» **Exercise instructions**
Among the records below, find the lines that hold the word "sector" and report how many there are, with no other words.

### Dataset records

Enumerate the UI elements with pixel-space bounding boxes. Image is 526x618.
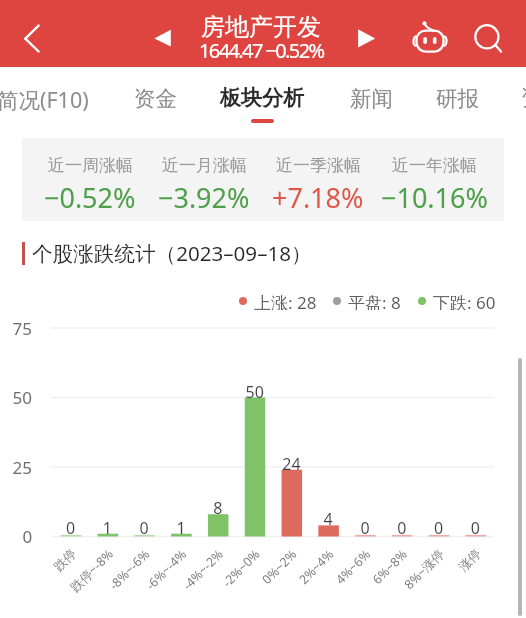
staticText: 近一月涨幅 <box>162 155 247 176</box>
staticText: 1644.47 −0.52% <box>199 37 324 64</box>
staticText: 资金 <box>134 85 177 112</box>
staticText: 近一季涨幅 <box>276 155 361 176</box>
button[interactable]: 新闻 <box>325 67 417 125</box>
staticText: 下跌: 60 <box>433 291 496 310</box>
staticText: 房地产开发 <box>201 12 321 42</box>
staticText: −0.52% <box>44 179 136 216</box>
button[interactable]: 资讯 <box>521 85 526 115</box>
button[interactable]: AI assistant <box>404 12 452 60</box>
staticText: 新闻 <box>350 85 393 112</box>
staticText: −3.92% <box>158 179 250 216</box>
button[interactable]: 近一季涨幅 <box>258 138 378 221</box>
staticText: 简况(F10) <box>0 85 89 114</box>
button[interactable]: 板块分析 <box>216 67 308 125</box>
staticText: 个股涨跌统计（2023–09–18） <box>32 239 312 267</box>
button[interactable]: Previous sector <box>144 20 181 57</box>
button[interactable]: 近一月涨幅 <box>144 138 264 221</box>
staticText: −10.16% <box>381 179 488 216</box>
button[interactable]: 近一周涨幅 <box>30 138 150 221</box>
staticText: 近一年涨幅 <box>392 155 477 176</box>
button[interactable]: 上涨: 28 <box>239 291 317 310</box>
staticText: 研报 <box>436 85 479 112</box>
staticText: 板块分析 <box>220 85 304 111</box>
button[interactable]: 简况(F10) <box>0 67 89 125</box>
staticText: 平盘: 8 <box>348 291 401 310</box>
staticText: +7.18% <box>272 179 364 216</box>
button[interactable]: 研报 <box>411 67 503 125</box>
button[interactable]: Search <box>468 14 512 58</box>
staticText: 资讯 <box>521 85 526 115</box>
button[interactable]: 资金 <box>109 67 201 125</box>
button[interactable]: 个股涨跌统计（2023–09–18） <box>32 239 312 267</box>
button[interactable]: 下跌: 60 <box>418 291 496 310</box>
staticText: 上涨: 28 <box>254 291 317 310</box>
button[interactable]: Next sector <box>348 20 385 57</box>
button[interactable]: Back <box>8 15 54 61</box>
staticText: 近一周涨幅 <box>48 155 133 176</box>
button[interactable]: 平盘: 8 <box>333 291 401 310</box>
button[interactable]: 近一年涨幅 <box>374 138 494 221</box>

######

» **Output below**
2